Dynasty IDP Strategy Guide, Section V: The Start-Up Draft

A guide to navigating the Dynasty IDP format.

Section V wraps up this strategy guide by discussing how previously learned concepts can be applied to your start-up draft. If you haven’t already, take time to read the prior installments, because what is covered in this section draws on the skills learned in those.


It’s a good idea to sit down before your startup draft and begin a tiered-style rankings list of both offensive and defensive players. It will help you to know where the drop-offs in value at positions come. Fortunately, Footballguys.com has done most of the heavy lifting for you! Jene Bramel has completed LB,  DL, and DB tiers. 


In the event that you would like to create your own customized tiers, a good way to start this journey is to find already existing IDP projections that match up closely with your scoring system and adjust them as needed. Footballguys has customizable projections that can be adjusted for your league. Tiering your list will be somewhat subjective, (the whole process is, really) but you can find “drop-offs” between one player and the next and insert your tier-breaks there. You can assign these based on significant differences in scoring, whether or not the player is in a three-down role, differences in consistency in players, player upside vs. player downside, etc.



Projected Score

1 J.J. Watt


2 Robert Quinn


3 Carlos Dunlap


4 Jabaal Sheard


5 Ezekiel Ansah


6 M. Wilkerson


7 Mario Williams


8 Cameron Jordan


9 Jason Pierre-Paul


10 Aaron Donald


For the purposes of illustration, suppose you wanted to tier the top-10 defensive linemen for 2016 in Footballguys Standard Scoring based on John Norton's projections. Looking at the chart above, you can see that Watt is clearly in a tier of his own, as he is 64.25 points above the nearest competitor. Quinn is also in a tier of his own. The players in the Dunlap through Donald grouping project to score rather similarly, placing them squarely in tier three.


If you’ve done your due diligence with regard to talent evaluation and tiering your players, you will discover that some of those second- and third-tier IDP players will be there deep into your draft. If the drop-off between the two is minimal, it makes sense to wait on taking them and stockpile your offensive positions.

Example: In a 2016 IDP tackle-heavy league startup draft, you used tiering methods.

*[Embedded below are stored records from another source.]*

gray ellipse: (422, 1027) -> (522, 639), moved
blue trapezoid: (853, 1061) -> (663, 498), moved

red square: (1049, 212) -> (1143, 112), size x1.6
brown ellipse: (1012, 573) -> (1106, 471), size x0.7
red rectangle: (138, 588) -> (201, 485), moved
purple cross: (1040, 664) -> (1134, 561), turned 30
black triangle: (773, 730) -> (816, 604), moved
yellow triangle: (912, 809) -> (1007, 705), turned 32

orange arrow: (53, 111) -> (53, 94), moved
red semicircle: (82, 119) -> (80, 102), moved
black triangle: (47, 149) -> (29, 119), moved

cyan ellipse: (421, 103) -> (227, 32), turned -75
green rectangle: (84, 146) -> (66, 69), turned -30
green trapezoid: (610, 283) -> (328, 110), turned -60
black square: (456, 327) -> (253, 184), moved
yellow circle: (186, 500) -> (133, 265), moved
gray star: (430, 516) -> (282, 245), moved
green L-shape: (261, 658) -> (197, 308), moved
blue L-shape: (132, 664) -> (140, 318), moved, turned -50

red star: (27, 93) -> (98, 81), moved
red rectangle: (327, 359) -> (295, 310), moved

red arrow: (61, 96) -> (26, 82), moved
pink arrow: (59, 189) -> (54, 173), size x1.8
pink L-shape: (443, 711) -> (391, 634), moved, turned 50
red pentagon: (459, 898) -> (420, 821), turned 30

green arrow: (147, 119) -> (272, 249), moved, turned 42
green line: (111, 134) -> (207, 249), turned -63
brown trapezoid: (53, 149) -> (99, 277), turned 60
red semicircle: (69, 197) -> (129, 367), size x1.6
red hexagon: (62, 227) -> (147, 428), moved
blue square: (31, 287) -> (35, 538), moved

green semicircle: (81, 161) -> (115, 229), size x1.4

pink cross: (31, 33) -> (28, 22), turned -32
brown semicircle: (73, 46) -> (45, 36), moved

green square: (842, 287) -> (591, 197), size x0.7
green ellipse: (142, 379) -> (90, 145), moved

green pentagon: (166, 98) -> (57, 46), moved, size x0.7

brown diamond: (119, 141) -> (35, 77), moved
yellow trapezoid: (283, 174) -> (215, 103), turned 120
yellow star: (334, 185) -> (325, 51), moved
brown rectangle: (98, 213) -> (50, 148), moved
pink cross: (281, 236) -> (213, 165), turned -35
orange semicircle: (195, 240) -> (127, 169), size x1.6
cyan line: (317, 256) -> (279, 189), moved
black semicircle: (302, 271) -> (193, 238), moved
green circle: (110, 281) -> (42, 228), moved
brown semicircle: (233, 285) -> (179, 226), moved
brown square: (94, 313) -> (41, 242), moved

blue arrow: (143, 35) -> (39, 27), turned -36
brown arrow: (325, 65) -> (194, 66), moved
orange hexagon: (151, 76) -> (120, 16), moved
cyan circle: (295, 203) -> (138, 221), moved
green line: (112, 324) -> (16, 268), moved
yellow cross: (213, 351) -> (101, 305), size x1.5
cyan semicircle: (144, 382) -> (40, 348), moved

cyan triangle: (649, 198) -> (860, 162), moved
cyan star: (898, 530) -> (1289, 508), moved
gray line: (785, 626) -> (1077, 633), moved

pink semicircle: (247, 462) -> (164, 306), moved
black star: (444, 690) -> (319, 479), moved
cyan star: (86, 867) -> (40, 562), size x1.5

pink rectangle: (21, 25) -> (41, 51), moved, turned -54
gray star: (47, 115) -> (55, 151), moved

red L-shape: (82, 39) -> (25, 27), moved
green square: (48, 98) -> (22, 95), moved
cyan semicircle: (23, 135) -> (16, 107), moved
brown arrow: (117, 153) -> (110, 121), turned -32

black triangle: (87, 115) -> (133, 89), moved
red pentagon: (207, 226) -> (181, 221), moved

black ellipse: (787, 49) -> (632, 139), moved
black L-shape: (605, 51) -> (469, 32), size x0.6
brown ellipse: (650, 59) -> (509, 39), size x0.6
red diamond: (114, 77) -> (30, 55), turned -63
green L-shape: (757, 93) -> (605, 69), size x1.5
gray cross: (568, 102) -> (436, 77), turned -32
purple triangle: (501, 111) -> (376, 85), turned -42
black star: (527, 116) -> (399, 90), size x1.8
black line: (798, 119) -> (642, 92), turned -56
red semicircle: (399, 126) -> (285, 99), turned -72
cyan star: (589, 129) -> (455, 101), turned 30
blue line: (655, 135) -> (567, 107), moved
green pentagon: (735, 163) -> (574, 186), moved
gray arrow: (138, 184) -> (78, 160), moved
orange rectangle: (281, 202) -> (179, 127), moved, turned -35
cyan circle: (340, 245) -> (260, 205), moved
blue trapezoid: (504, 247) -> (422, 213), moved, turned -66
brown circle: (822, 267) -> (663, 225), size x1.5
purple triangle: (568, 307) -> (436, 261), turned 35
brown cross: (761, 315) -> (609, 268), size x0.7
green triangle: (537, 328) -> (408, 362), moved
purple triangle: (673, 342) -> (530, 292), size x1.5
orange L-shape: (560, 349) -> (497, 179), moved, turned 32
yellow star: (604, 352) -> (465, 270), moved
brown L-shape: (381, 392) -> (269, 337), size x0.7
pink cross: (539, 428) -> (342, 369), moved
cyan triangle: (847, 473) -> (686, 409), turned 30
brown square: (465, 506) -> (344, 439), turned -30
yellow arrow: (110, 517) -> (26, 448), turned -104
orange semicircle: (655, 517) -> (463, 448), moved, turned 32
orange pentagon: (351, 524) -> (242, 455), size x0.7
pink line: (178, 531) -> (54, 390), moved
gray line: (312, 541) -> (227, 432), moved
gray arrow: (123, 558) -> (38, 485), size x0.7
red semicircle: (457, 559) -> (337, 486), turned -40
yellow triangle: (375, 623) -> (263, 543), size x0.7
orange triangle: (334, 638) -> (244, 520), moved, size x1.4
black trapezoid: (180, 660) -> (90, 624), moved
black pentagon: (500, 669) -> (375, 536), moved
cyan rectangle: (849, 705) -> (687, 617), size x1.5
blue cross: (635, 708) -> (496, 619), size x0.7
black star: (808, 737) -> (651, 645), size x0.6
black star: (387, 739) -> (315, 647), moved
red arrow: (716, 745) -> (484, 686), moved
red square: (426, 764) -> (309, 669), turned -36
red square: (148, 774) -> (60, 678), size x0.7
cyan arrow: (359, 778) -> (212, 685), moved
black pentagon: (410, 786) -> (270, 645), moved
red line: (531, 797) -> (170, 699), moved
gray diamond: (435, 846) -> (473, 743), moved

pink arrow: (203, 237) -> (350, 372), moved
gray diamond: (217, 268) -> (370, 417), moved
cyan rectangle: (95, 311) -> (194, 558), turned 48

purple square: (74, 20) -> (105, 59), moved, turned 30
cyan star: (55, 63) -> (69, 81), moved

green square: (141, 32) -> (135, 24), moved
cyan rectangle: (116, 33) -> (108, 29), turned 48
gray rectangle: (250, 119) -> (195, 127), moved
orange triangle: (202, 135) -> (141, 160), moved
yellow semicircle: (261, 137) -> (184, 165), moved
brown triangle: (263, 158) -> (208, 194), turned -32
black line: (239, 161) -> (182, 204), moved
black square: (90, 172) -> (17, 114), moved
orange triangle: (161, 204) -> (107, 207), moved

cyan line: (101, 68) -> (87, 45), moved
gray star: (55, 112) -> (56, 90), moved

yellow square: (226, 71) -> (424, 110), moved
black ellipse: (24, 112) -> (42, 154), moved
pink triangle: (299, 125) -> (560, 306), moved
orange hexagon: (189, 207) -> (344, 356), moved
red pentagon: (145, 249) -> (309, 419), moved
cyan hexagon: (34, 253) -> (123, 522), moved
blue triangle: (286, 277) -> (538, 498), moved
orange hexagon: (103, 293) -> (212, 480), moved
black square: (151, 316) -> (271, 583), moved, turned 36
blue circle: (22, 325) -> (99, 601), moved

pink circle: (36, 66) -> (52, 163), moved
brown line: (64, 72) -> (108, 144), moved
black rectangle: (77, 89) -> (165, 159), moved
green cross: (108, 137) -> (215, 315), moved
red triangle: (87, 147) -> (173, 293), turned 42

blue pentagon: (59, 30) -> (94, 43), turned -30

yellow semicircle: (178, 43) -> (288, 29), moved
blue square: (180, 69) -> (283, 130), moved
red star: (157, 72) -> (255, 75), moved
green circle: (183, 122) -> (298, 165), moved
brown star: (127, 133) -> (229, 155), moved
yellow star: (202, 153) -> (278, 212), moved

You identified that Malcolm Smith has a good chance to repeat his numbers from last year and possessed at least LB2 upside. You took Smith in the 16th round of this particular rookie draft. For context, first-tier IDP players had started to go off the board in the 8th round. While others loaded rosters with IDPs, you were able to stock up on offensive players such as Melvin Gordon III, Devontae Booker, Sammie Coates Jr, Isaiah Crowell, Dwayne Allen, and Jerick McKinnon.


If you feel really confident in your ability to be a waiver wire hawk and stream and play matchups, you can even get away with not taking IDPs in the draft (particularly at DL or CB in typical scoring settings). You can use the extra spots to hold super-deep offensive sleepers through the end of the preseason to see if they flash. Before week one begins, you can trade or cut guys who didn’t pan out and pick up your streamers.

Section V Takeaway: You’ve done your homework. You are now more knowledgeable than the other guy about IDPs, scarcity, redraft approach, and matchup streaming. It’s time to go out there, apply this knowledge, and DOMINATE YOUR LEAGUE!